Pregiudizi e stereotipi sulla figura professionale dello psicologo sono ancora assai diffusi nonostante il suo ruolo sia stato riconosciuto in Italia dall’istituzione dell’Ordine professionale già dal 1989:
Le figure dei professionisti del benessere psicologico, psicologi e psicoterapeuti, sono ormai affermate nella realtà italiana, tuttavia una serie di diffusi pregiudizi attraversano ancora in maniera trasversale tutte le estrazioni culturali e sociali. Vediamoli brevemente.
Prima di tutto che andare da uno psicologo sia una “roba da matti”, qualcosa quindi di cui se non da vergognarsi espressamente, diciamo da non far sapere ad amici, colleghi, parenti. Qualcuno si è mai vergognato di fare un controllo cardiologico? Perchè la nostra mente e il nostro cervello non possono essere oggetto di prevenzione e cura come qualsiasi altro organo vitale?
Perchè non cercare l’ascolto e l’aiuto specifico di un professionista anche quando, pur non avendo sintomi psichici invalidanti, si attraversa un difficile momento esistenziale?

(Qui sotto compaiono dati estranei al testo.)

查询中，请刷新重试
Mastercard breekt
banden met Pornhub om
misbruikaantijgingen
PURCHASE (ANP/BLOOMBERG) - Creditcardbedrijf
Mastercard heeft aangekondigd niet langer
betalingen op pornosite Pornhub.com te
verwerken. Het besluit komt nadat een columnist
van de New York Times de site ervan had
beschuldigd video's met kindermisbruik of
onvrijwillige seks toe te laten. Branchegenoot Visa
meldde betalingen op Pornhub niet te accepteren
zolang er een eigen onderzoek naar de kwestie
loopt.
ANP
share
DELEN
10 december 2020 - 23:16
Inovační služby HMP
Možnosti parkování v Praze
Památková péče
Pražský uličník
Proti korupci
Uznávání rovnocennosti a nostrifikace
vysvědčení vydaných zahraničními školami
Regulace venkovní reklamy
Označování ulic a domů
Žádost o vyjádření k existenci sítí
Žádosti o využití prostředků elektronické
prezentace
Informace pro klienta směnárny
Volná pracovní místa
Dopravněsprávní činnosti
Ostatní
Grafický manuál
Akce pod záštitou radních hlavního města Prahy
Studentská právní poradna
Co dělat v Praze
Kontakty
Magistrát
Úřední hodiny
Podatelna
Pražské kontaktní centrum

Un altro stereotipo molto diffuso è la convinzione di potercela fare da soli, senza l’aiuto di nessuno, quasi come se ciò avesse un valore aggiunto intrinseco, perdendo di vista il fatto che risolvere i problemi alla loro origine e attraverso una via diretta e specifica garantisce una migliore efficacia della risoluzione degli stessi, con minori complicazioni per se stessi e per gli altri.
Parlare con gli psicologi non è come parlare con amici, conoscenti, mentori o padri spirituali. Senza voler sminuire nessuna di queste importanti figure nella vita di ciascuno di noi, la psicoterapia è una tecnica, un metodo e un’arte insieme, qualcosa che si insegna, si apprende e si pratica. Chi non ha avuto una specifica formazione in materia può elargire consigli, ma non curare persone. Un consiglio è utile, un parere professionale è determinante: affidereste le sorti di una vostra vicenda legale al parere di un amico, o vi rivolgereste a un bravo avvocato?

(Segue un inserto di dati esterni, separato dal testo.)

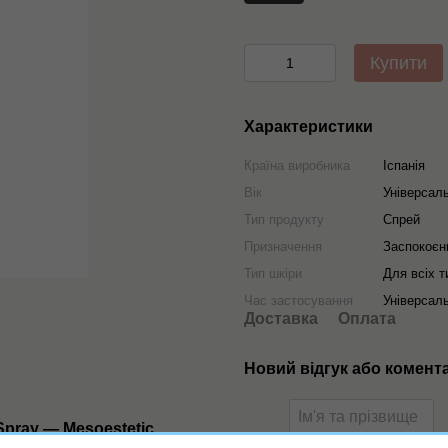
Купити
Характеристики
Країна виробника
Іспанія
Вік
Універсал
Тип продукту
Спрей
Призначення
Заспокоєнн
Тип шкіри
Для всіх т
Час застосування
Універсал
Доставка
Оплата
Новий відгук або комент
 Spray — Mesoestetic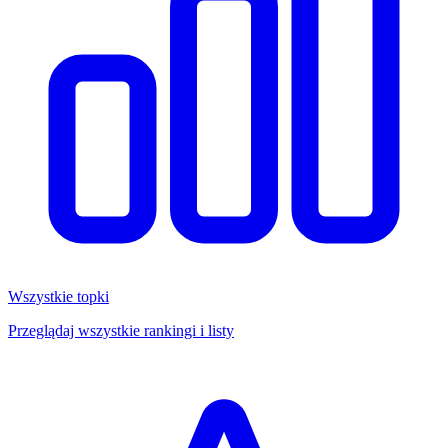
Wszystkie topki
Przeglądaj wszystkie rankingi i listy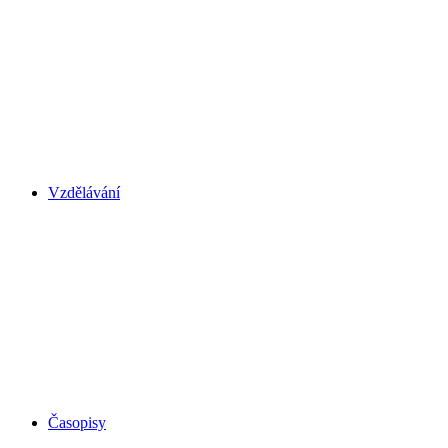
Vzdělávání
Časopisy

Alcuni pensano che rivolgersi ad uno psicologo o a uno psicoterapeuta potrebbe essere potenzialmente pericoloso o dannoso in quanto egli potrebbe manipolare la mente del paziente. E’ vero che la psicoterapia si fonda sulla relazione terapeutica tra il paziente e il terapeuta e che essa, come ogni legame umano, implica un grado di coinvolgimento emotivo. Anche per questo motivo gli psicologi devono obbligatoriamente essere iscritti a un Ordine professionale (richiedere il numero di iscrizione all’Ordine di un professionista è un diritto del paziente) e sono soggetti al codice deontologico.
Quest’ultimo chiarisce gli abusi di potere all’interno della relazione e stabilisce le relative sanzioni. Se per manipolazione invece si intende il fatto del crearsi di una dipendenza emotiva dal terapeuta, è invece dovere del professionista promuovere sempre l’autonomia del paziente, sapendo valutare con lui i suoi miglioramenti in itinere e gestendo insieme a quest’ultimo la fase di chiusura del rapporto terapeutico in maniera naturale. Altri importanti stereotipi riguardano atteggiamenti pessimistici come “nessuno mi può capire” o “sono incapace di cambiare”.
Simili atteggiamenti sono in realtà tentativi di giustificare la nostra difficoltà di effettuare un percorso di cambiamento, rispetto a stili di vita, modalità di funzionamento ed equilibri emotivi che ci hanno inclinato per lungo tempo e che da soli, per tornare al punto di partenza, non si è in grado di modificare. Un ultimo pregiudizio riguarda coloro che hanno come amici, parenti o conoscenti qualcuno di noi “psi”: no, non vi giudichiamo mentre ci parlate, non pensiamo che siete fuori di testa, non facciamo diagnosi nei bar, non cerchiamo di analizzarvi in ogni attimo della nostra esistenza, perchè fuori dai nostri contesti lavorativi anche a noi piace divertirci con gli amici, parlare, godere del tempo libero con le persone che amiamo, proprio come a voi.